■ **PROMPT**
Count how many lines of the material hold "this". Respond with that number alone.

EXERCISE DATA section start

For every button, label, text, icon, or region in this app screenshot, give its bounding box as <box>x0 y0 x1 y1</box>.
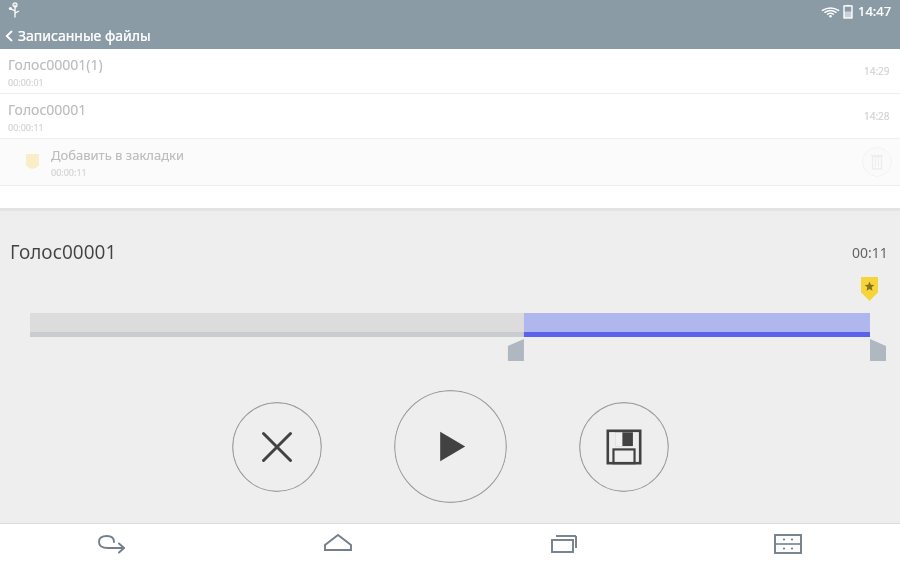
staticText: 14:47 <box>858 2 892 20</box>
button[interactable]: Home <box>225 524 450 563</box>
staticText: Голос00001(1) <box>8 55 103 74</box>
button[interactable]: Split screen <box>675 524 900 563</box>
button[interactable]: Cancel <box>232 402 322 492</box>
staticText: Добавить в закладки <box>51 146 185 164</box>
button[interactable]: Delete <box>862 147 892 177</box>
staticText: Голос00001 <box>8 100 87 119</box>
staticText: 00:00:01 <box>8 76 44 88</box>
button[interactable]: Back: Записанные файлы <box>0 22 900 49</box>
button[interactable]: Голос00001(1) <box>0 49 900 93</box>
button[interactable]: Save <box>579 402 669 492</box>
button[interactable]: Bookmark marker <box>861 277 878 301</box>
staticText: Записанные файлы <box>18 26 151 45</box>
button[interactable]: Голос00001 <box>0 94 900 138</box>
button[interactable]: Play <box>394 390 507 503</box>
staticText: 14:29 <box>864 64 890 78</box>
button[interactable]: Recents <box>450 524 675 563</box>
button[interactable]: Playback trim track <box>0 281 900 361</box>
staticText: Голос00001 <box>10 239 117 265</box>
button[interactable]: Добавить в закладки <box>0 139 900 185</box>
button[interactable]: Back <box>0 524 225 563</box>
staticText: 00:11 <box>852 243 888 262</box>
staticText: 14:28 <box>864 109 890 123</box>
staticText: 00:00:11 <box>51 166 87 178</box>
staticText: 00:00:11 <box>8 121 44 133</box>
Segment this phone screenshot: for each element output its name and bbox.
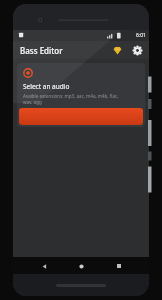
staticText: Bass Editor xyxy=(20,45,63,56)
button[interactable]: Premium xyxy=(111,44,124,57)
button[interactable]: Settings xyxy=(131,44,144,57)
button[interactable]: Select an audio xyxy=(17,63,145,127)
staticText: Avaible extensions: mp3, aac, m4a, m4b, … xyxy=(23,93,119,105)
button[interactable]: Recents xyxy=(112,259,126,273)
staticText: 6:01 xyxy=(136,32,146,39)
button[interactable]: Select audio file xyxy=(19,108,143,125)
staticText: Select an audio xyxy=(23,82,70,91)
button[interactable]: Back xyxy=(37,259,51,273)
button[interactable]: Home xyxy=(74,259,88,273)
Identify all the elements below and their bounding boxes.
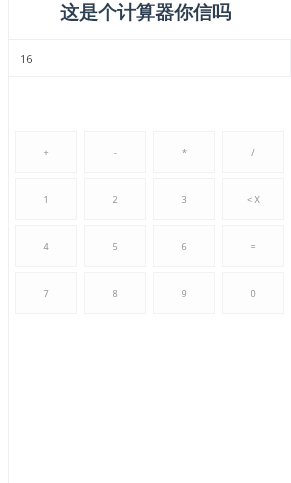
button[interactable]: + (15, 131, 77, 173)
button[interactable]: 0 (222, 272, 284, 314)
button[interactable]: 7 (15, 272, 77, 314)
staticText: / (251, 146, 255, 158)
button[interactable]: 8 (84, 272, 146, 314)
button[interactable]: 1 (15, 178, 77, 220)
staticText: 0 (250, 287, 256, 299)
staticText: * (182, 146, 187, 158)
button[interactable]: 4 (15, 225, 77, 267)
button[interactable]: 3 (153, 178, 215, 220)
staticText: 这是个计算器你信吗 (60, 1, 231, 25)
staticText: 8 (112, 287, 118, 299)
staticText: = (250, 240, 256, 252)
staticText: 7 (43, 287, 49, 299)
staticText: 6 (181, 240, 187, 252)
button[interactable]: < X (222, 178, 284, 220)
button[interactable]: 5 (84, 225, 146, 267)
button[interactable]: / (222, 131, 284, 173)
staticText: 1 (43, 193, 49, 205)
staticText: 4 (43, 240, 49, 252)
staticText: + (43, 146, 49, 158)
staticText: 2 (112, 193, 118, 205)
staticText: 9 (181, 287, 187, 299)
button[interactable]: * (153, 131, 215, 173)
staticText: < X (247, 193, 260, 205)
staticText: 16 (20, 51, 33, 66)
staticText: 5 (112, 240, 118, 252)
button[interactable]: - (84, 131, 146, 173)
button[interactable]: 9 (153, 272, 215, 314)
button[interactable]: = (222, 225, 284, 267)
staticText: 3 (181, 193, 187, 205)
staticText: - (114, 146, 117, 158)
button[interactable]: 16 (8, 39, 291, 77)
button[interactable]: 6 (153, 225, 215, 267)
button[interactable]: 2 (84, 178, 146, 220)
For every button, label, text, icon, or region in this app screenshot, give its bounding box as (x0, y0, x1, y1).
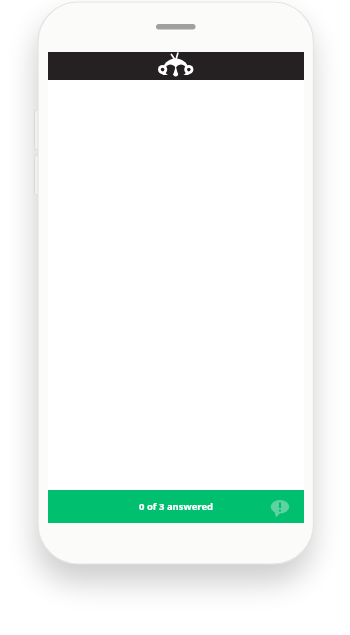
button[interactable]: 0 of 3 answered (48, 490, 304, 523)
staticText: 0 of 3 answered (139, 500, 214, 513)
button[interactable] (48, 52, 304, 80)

EXERCISE DATA section end

■ **REPLY**
3